Sequencing for Routine and Variety

I had a great question this week from a recent yoga teacher training graduate about sequencing for her new classes, and it got me to thinking about how we sequence our own home practice each day, week, month, and year.  What informs our decisions about what to practice, when to practice, and how often we should do the same practice or how often we should change it up?  Whether you are new to yoga, or an experience practitioner or teacher, how you go about creating a balanced sequence and practice schedule for your home asana (movement) practice should begin with some analysis.  A few areas of inquiry you might consider are:

  • What are your aims for your practice?
  • What are your particular needs, including movement function, areas of tension/tightness and areas of weakness?
  • Do you have special needs or specific goals in asana or sport?
  • Do you have any current or past injuries or repetitive strain to consider?
  • How much time can you give to your practice each day/week?

By asking yourself a few questions about your practice, you can gain some clarity around the aims, intentions, design, and timing of your practice.  And, from here, you can start to look at some foundations for sequencing a home practice.  There are so many elements that we can look at when it comes to sequencing, but this month I wanted to focus on striking a balance between two powerful allies in your practice – routine and variety

Routine and Variety

It is equally important to have some routine or consistency in your practice and some variety or playful exploration.  Routine is important for a few reasons:

  • Routine helps you to study, absorb, and develop your body awareness, strength and mobility, and your relationship to body/mind. When there is too much variety, it’s hard to learn the poses in any depth, and difficult to get to know your body in movement and see your progress.
  • Routine, from an Ayurvedic perspective, helps to ease anxiety and promote stability. Too much variation in your practice schedule, sequence and poses can impact on your regularity and consistency in practice.
  • Routine aids in moving through each ‘known’ posture, into a deeper exploration of your body and your relationship to your body, and to your mind and your mental habits, patterns, and potential.

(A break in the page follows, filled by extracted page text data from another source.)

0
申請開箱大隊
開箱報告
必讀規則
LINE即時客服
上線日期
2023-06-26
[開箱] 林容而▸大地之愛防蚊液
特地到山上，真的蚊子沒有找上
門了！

These are just a few reasons why regularity and routine are essential to your movement practice. However, just as important as routine is variety:

  • Variety aids in promoting healthy function both through your asana practice, and as an aid or counter-balance to your other fitness, sport, movement practice, and the stresses of your work/lifestyle. For instance, if you sit all day at a computer, and then sit throughout in your asana practice, this could contribute to rather than counter-act the stresses of sitting, which we now know to be considerable.
  • Variety, according to current movement and anatomy research, is important for reducing repetitive strain, injury risk, and the development/persistence of harmful movement patterns. When we approach the same poses the same way every day, this can create patterns in body and mind that can increase the risk of injury both on and off the mat.
  • Variety, according to Ayurveda, helps to overcome inertia, sluggishness, and lethargy, promoting enthusiasm for practice.
  • Varying your movement practices keeps your body and your mind alert and curious, and encourages inquiry, exploration, and challenge. With too much routine, your movements could become more of a habit than an experience of mindfulness.

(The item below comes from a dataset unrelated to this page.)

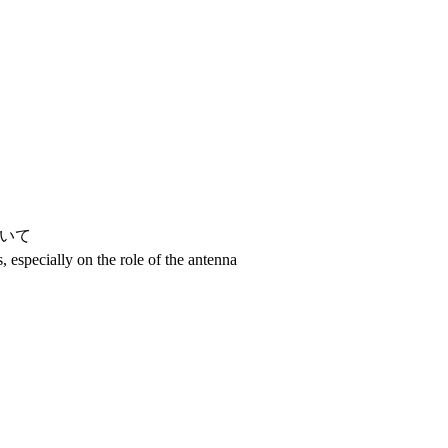
いて
especially on the role of the antenna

So, how do you create a practice that combines the benefits of both routine and variety?  Here are a few ways that you can explore this:

  • Practice at the same time each day, but schedule different practices throughout the week. For example: alternate between Vinyasa, Pilates, and Restorative Yoga.
  • Play with intensity, pace, or rhythm. For example: some day’s flow through each pose with the breath, while other days take some extra time in each pose and each transition, maybe adding a few breaths for each posture and in each stage of a transition. Or, add some music to inspire a different rhythm.
  • Have a regular sequence, but bring in a different focus each week. For example: one day/week you might focus on core strength, adding a few movements to your seated sequence, and another day/week you might focus on balancing, bringing a few new movements to your sequence, or adding a balance challenge to your usual poses.
  • Add some variety to the same poses by adding a twist, an asymmetrical challenge, or a different variation of the pose. For example, add a twist to Powerful Pose, take one leg up at a time in Bridge, or keep the back heel lifted in Warrior 1 and pulse up and down in your Warrior lunge with each breath.
  • Add a prop. Bring a brick, strap, chair, ball, or blanket with you throughout your usual practice and get curious about what each prop can bring to each pose and transition.
  • Approach your poses from a new direction. For example: instead of stepping out to the right, and turning to the long edge of the mat for Triangle Pose (as we do in Vinyasa Flow), try stepping the left foot back and entering the pose from the top of the mat, or stepping forward from Downward Facing Dog.
  • Have resources. Have a few favorite DVDs, flowcharts, podcasts or videos that can support your regular practice, and then challenge yourself to a new practice resource each week to stay inspired.

Next month I hope to dig in a little deeper into the foundations of sequencing to look at what informs and inspires a great yoga sequence or class.  For this month, I hope you enjoy playing with that beautiful balance of routine and variety.